While executing the three proposed tasks, the participants’ physiological signals were monitored using two biosignalsplux devices from PLUX Wireless Biosignals, Lisbon, Portugal, with a sampling frequency of 100 Hz and a resolution of 16 bits. Six different sensors were used: EEG and fNIRS positioned around the F7 and F8 of the 10–20 system [29]; ECG monitored Lead I of the Einthoven system, EDA placed on the palm of the non-dominant hand, and the RIP was attached on the upper-abdominal area to measure the respiration rate—the combination of the three allows to infer about the response of the Autonomic Nervous System (ANS) of the human body, namely, the response of the sympathetic and parasympathetic nervous system [30]; ACC on the right side of the head to measure head movement and overall posture changes. All data was recorded using OpenSignals, developed by PLUX Wireless Biosignals, and stored in TXT and HDF5 formats.

Specific to the fNIRS monitoring, the focus of this work, it is important to justify its positioning. Among other brain areas, the dorsolateral prefrontal cortex is involved in the prediction of effort and, thus, the regulation of cognitive fatigue [17]. Thus, we employed the 2-channel fNIRS around the F7 and F8 positions of the standard 10–20 system of the EEG.

Behavioural features, namely, Human–Computer Interaction (HCI) features were continuously extracted using Latent, a Chrome extension to track these features in the context of web-based navigation [31]. Mouse tracking, keyboard strokes, audio, snapshots, and screenshots were recorded and stored in a MongoDB for future analysis.

3.2. Sample Description

A data sample of 10 volunteer participants (4 females) aged between 22 and 48 years old (M = 28.2, SD = 7.6) took part in this study. All volunteers were recruited at NOVA School of Science and Technology, fluent in English, right-handed, none reported suffering from psychological disorders, and none reported taking regular medication. Written informed consent was obtained before participating and all Ethical Procedures approved by the Ethics Committee of NOVA University of Lisbon were thoroughly followed.

3.3. Data Acquisition Procedure

The experimental protocol is divided into three tasks: a digital lesson, three repetitions of the Corsi-Block task, and two repetitions of a concentration task.

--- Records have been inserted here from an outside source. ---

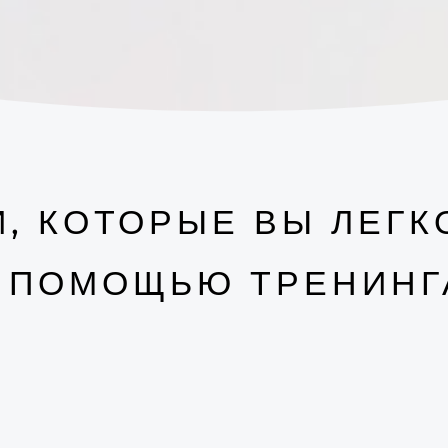
, КОТОРЫЕ ВЫ ЛЕГК
 ПОМОЩЬЮ ТРЕНИНГ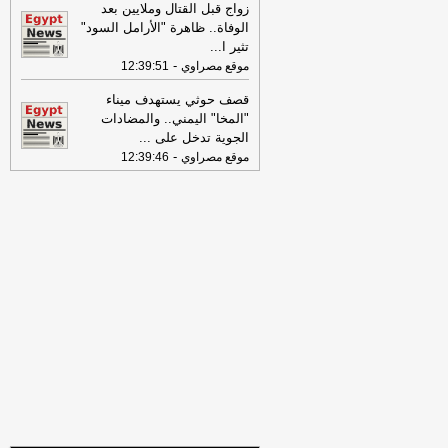
االثلاثاء 04-08-2026
-
زواج قبل القتال وملايين بعد
الوفاة.. ظاهرة "الأرامل السود"
08:06
عناوين الصحف المصرية ليوم
تثير ا
...
الأثنين 03-08-2026
-
-
موقع مصراوي
12:39:51
07:41
محافظ القاهرة: لا وفيات أو
قصف حوثي يستهدف ميناء
إصابات في العاصمة نتيجة الزلزال
-
موقع
"المخا" اليمني.. والمضادات
مصراوي
الجوية تدخل على
...
22:27
الحرس الثوري الإيراني يرفض نزع
-
موقع مصراوي
12:39:46
سلاح "حماس": المحاولة محكوم عليها
بالفشل
-
لبنانون 24
08:07
عناوين الصحف المصرية ليوم
الأحد 02-08-2026
-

The lesson was about the electrocardiogram (ECG) and was developed in Jupyter Notebook format mainly using HTML, JavaScript, and CSS programming languages. During the task, the participants were required to read theoretical content related to the origins, abnormalities, and overall uses of the ECG signal and, in the end, make a self-evaluation by answering 40 questions about the content they had read. To monitor their reading pattern, all text and images were blurred initially and would only unblur when the mouse would hover over the paragraph/image they were reading/seeing, allowing us to properly track their progress.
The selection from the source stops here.